**** Data to examine ****
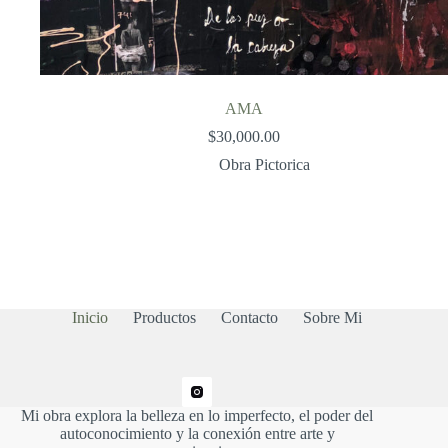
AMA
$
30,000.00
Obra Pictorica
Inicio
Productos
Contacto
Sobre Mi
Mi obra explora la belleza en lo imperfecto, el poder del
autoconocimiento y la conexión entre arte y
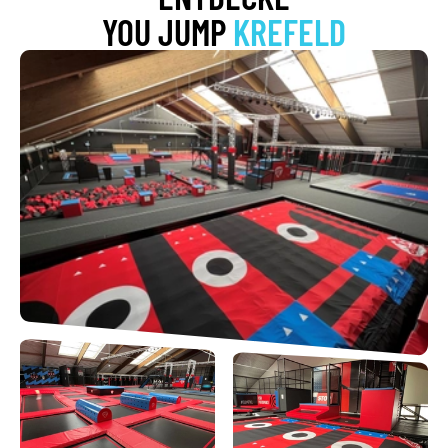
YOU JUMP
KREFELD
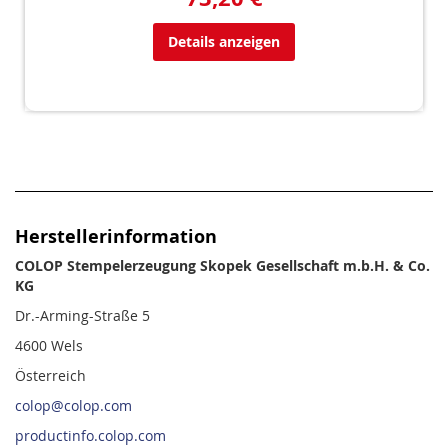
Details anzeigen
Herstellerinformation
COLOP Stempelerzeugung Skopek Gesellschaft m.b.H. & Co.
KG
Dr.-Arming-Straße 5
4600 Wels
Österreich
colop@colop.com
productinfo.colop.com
****
**** Data to examine ****
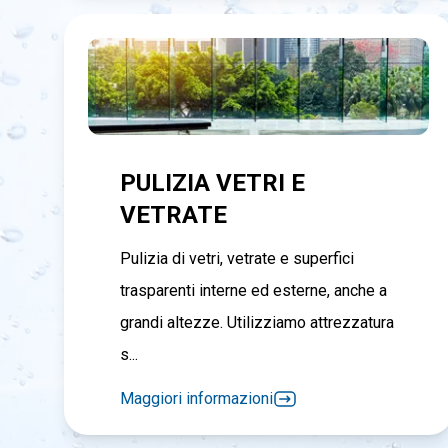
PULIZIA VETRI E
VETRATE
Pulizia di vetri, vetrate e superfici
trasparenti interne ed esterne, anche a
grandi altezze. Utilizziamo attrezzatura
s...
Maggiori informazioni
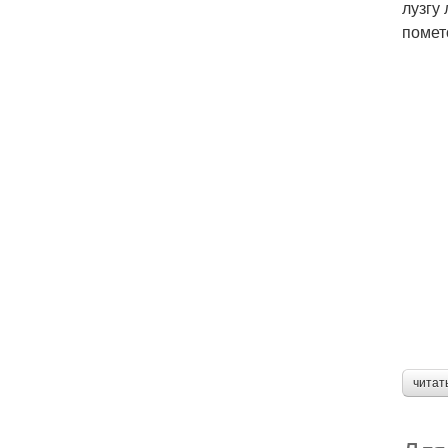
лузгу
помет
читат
****
**** Data to examine ****
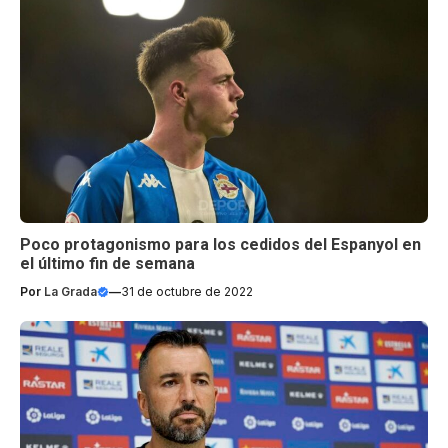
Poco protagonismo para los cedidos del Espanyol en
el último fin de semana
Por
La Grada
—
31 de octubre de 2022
****
For the entries above, print exactly the lines between the one with "Obra Pictorica" and the one with "productinfo.colop.com", inclusive, with no pictures.

Obra Pictorica
Inicio
Productos
Contacto
Sobre Mi
Mi obra explora la belleza en lo imperfecto, el poder del
autoconocimiento y la conexión entre arte y
YOU JUMP
KREFELD
Details anzeigen
Herstellerinformation
COLOP Stempelerzeugung Skopek Gesellschaft m.b.H. & Co.
KG
Dr.-Arming-Straße 5
4600 Wels
Österreich
colop@colop.com
productinfo.colop.com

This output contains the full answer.